Rules for Lexical Equivalence:
Spaces and hyphens in the ISTC string are lexically equivalent. String
"ISTC" in the beginning of the string must be neglected in the
comparison.
Conformance with URN Syntax:
ISTC consists of hexadecimal digits and it is therefore compliant to the
requirements to the URN syntax as defined in [Moats].
Validation mechanism:
Validity of an ISTC string can be checked by modulus 16-3 check digit.
Scope:
Global.
6. References
[Daigle et al.]: Daigle, L., van Gulik, D., Iannella, R. & Faltstrom,
P.: URN Namespace Definition Mechanisms, RFC2611, June 1999.
[ISO] Information and documentation û International Standard Text Code
(ISTC). ISO/CD 21047. May 2002.
[Lynch] Lynch, C., Using Existing Bibliographic Identifiers as Uniform
Resource Names, RFC 2288, February 1998
[Moats] Moats, R., URN Syntax, RFC 2141, May 1997.
7. Authors' Address
Juha Hakala
Helsinki University Library - The National Library of Finland
P.O. Box 26
FIN-00014 Helsinki University
FINLAND
E-mail: juha.hakala@helsinki.fi
8. Full Copyright Statement
Copyright (C) The Internet Society (2002). All Rights Reserved.
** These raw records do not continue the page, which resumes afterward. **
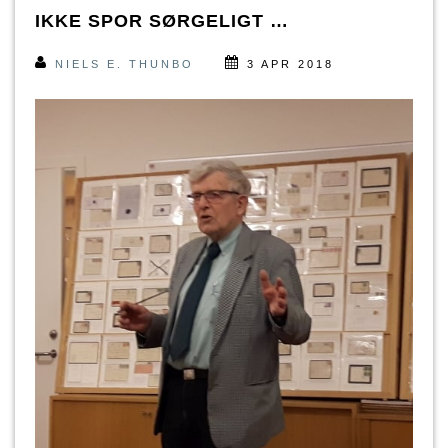
IKKE SPOR SØRGELIGT …
NIELS E. THUNBO
3 APR 2018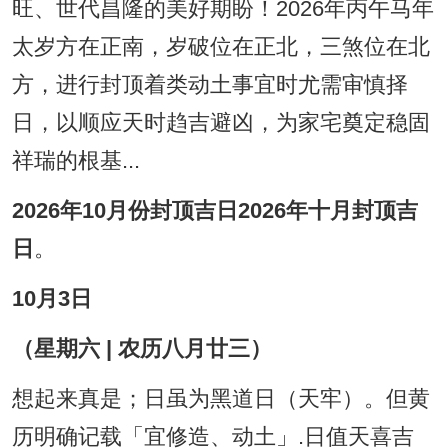
旺、世代昌隆的美好期盼！2026年丙午马年
太岁方在正南，岁破位在正北，三煞位在北
方，进行封顶着类动土事宜时尤需审慎择
日，以顺应天时趋吉避凶，为家宅奠定稳固
祥瑞的根基...
2026年10月份封顶吉日2026年十月封顶吉
日
。
10月3日
（星期六 | 农历八月廿三）
想起来真是；日虽为黑道日（天牢）。但黄
历明确记载「宜修造、动土」.日值天喜吉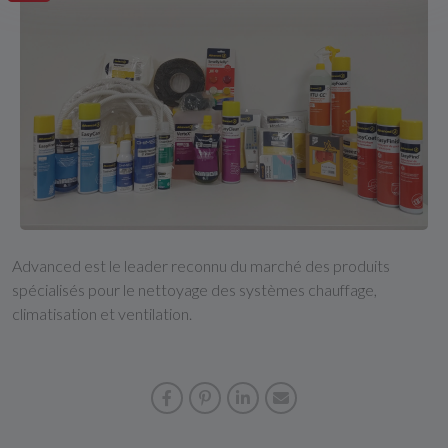
Advanced est le leader reconnu du marché des produits
spécialisés pour le nettoyage des systèmes chauffage,
climatisation et ventilation.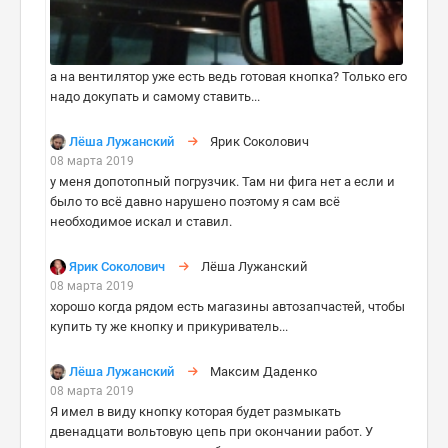
а на вентилятор уже есть ведь готовая кнопка? Только его
надо докупать и самому ставить...
Лёша Лужанский
Ярик Соколович
08 марта 2019
у меня допотопный погрузчик. Там ни фига нет а если и
было то всё давно нарушено поэтому я сам всё
необходимое искал и ставил.
Ярик Соколович
Лёша Лужанский
08 марта 2019
хорошо когда рядом есть магазины автозапчастей, чтобы
купить ту же кнопку и прикуриватель...
Лёша Лужанский
Максим Даденко
08 марта 2019
Я имел в виду кнопку которая будет размыкать
двенадцати вольтовую цепь при окончании работ. У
This document and translations of it may be copied and furnished to
others, and derivative works that comment on or otherwise explain it
or assist in its implementation may be prepared, copied, published
and distributed, in whole or in part, without restriction of any
kind, provided that the above copyright notice and this paragraph are
included on all such copies and derivative works. However, this
document itself may not be modified in any way, such as by removing
the copyright notice or references to the Internet Society or other
Internet organizations, except as needed for the purpose of
developing Internet standards in which case the procedures for
copyrights defined in the Internet Standards process must be
followed, or as required to translate it into languages other than
English.
The limited permissions granted above are perpetual and will not be
revoked by the Internet Society or its successors or assigns.
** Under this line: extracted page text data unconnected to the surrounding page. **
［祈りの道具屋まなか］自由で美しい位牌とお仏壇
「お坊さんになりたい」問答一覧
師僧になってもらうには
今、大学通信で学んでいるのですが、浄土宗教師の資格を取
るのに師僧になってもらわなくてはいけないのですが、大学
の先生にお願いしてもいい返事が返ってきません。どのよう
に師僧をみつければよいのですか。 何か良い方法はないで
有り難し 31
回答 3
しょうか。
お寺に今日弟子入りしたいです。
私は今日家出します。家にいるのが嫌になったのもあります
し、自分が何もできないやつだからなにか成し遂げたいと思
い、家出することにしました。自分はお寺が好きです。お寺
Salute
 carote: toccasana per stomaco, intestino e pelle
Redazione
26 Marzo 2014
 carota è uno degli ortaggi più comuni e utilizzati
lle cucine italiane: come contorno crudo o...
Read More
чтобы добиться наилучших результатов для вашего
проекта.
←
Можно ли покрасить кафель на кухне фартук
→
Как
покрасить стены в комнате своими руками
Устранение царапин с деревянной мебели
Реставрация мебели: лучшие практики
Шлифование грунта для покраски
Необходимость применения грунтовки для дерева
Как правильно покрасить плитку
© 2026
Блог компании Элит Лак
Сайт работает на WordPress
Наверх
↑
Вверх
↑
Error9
This document and the information contained herein is provided on an
"AS IS" basis and THE INTERNET SOCIETY AND THE INTERNET ENGINEERING
TASK FORCE DISCLAIMS ALL WARRANTIES, EXPRESS OR IMPLIED, INCLUDING
BUT NOT LIMITED TO ANY WARRANTY THAT THE USE OF THE INFORMATION
HEREIN WILL NOT INFRINGE ANY RIGHTS OR ANY IMPLIED WARRANTIES OF
MERCHANTABILITY OR FITNESS FOR A PARTICULAR PURPOSE.